1. Create a table with a full‑text index

CREATE TABLE table_name (
  id INT UNSIGNED AUTO_INCREMENT NOT NULL PRIMARY KEY,
  author VARCHAR(200),
  title VARCHAR(200),
  content TEXT(500),
  FULLTEXT full_index_name (col_name)
) ENGINE=InnoDB;

2. Add a full‑text index to an existing table

CREATE FULLTEXT INDEX full_index_name ON table_name(col_name);

Using a Full‑Text Index

MySQL supports full‑text queries on InnoDB or MyISAM tables for CHAR, VARCHAR, and TEXT columns. The basic syntax is:

MATCH(col1, col2, ...) AGAINST(expr [search_modifier])

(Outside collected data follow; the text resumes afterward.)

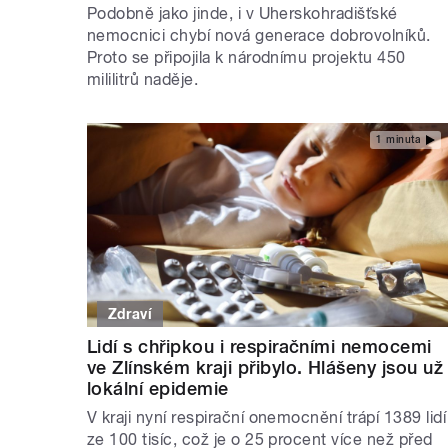
Podobně jako jinde, i v Uherskohradišťské
nemocnici chybí nová generace dobrovolníků.
Proto se připojila k národnímu projektu 450
mililitrů naděje.
1 minuta
Zdraví
Lidí s chřipkou i respiračními nemocemi
ve Zlínském kraji přibylo. Hlášeny jsou už
lokální epidemie
V kraji nyní respirační onemocnění trápí 1389 lidí
ze 100 tisíc, což je o 25 procent více než před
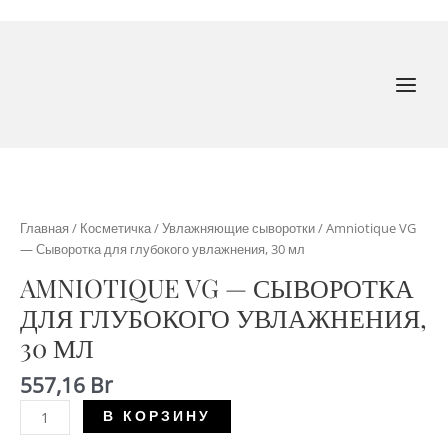
Перейти
к
содержимому
MAI
MEN
Главная
/
Косметичка
/
Увлажняющие сыворотки
/ Amniotique VG
— Сыворотка для глубокого увлажнения, 30 мл
AMNIOTIQUE VG — СЫВОРОТКА
ДЛЯ ГЛУБОКОГО УВЛАЖНЕНИЯ,
30 МЛ
557,16
Br
Количество
В КОРЗИНУ
Amniotique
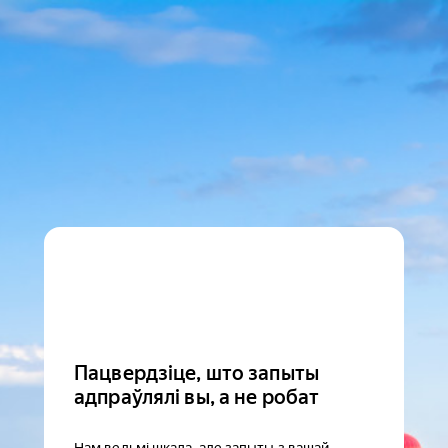
Пацвердзіце, што запыты
адпраўлялі вы, а не робат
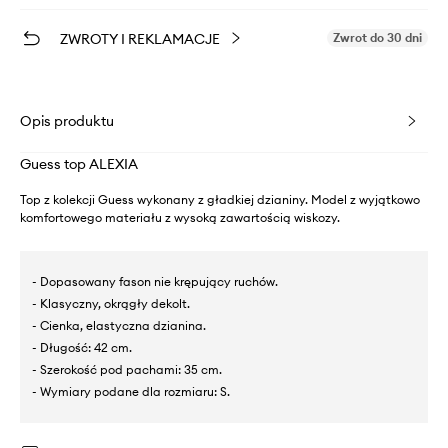
ZWROTY I REKLAMACJE
Zwrot do 30 dni
Opis produktu
Guess top ALEXIA
Top z kolekcji Guess wykonany z gładkiej dzianiny. Model z wyjątkowo
komfortowego materiału z wysoką zawartością wiskozy.
- Dopasowany fason nie krępujący ruchów.
- Klasyczny, okrągły dekolt.
- Cienka, elastyczna dzianina.
- Długość: 42 cm.
- Szerokość pod pachami: 35 cm.
- Wymiary podane dla rozmiaru: S.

Search modifiers include NATURAL LANGUAGE MODE, BOOLEAN MODE, and WITH QUERY EXPANSION.

Natural Language Mode

Interprets the query string as a natural‑language phrase. Example:

SELECT count(*) AS count
FROM `fts_articles`
WHERE MATCH(title, body) AGAINST('MySQL');

The same query can be written to improve performance by avoiding relevance sorting:

SELECT count(
    IF(MATCH(title, body) AGAINST('MySQL'), 1, NULL)
) AS count
FROM `fts_articles`;

You can also retrieve the relevance score:

SELECT *,
       MATCH(title, body) AGAINST('MySQL') AS Relevance
FROM fts_articles;

Relevance is calculated based on word presence, frequency, document frequency, and the number of documents containing the word.

Boolean Mode

Allows operators such as + (must), - (must not), >, <, ~, *, and quotation marks for phrase search. Example requiring rows that contain "MySQL" but not "YourSQL":

SELECT *
FROM `fts_articles`
WHERE MATCH(title, body) AGAINST('+MySQL -YourSQL' IN BOOLEAN MODE);

Other operator examples:

+ : word must be present

- : word must be absent

(no operator) : word is optional but boosts relevance if present

@distance : proximity search, e.g., MATCH(context) AGAINST('"Pease hot"@30' IN BOOLEAN MODE)

> : increase relevance

< : decrease relevance

~ : negative relevance if present

* : wildcard prefix, e.g., My*

" : exact phrase

Demo queries illustrate each operator.

Query Expansion

Extends a natural‑language query with implied knowledge, useful when the keyword is short. It is enabled with WITH QUERY EXPANSION (also called blind query expansion or automatic relevance feedback).

-- create index
CREATE FULLTEXT INDEX title_body_index ON fts_articles(title, body);

-- natural language query
SELECT *
FROM `fts_articles`
WHERE MATCH(title, body) AGAINST('database');

-- with query expansion
SELECT *
FROM `fts_articles`
WHERE MATCH(title, body) AGAINST('database' WITH QUERY EXPANSION);

Query expansion can return many non‑relevant rows, so it should be used cautiously.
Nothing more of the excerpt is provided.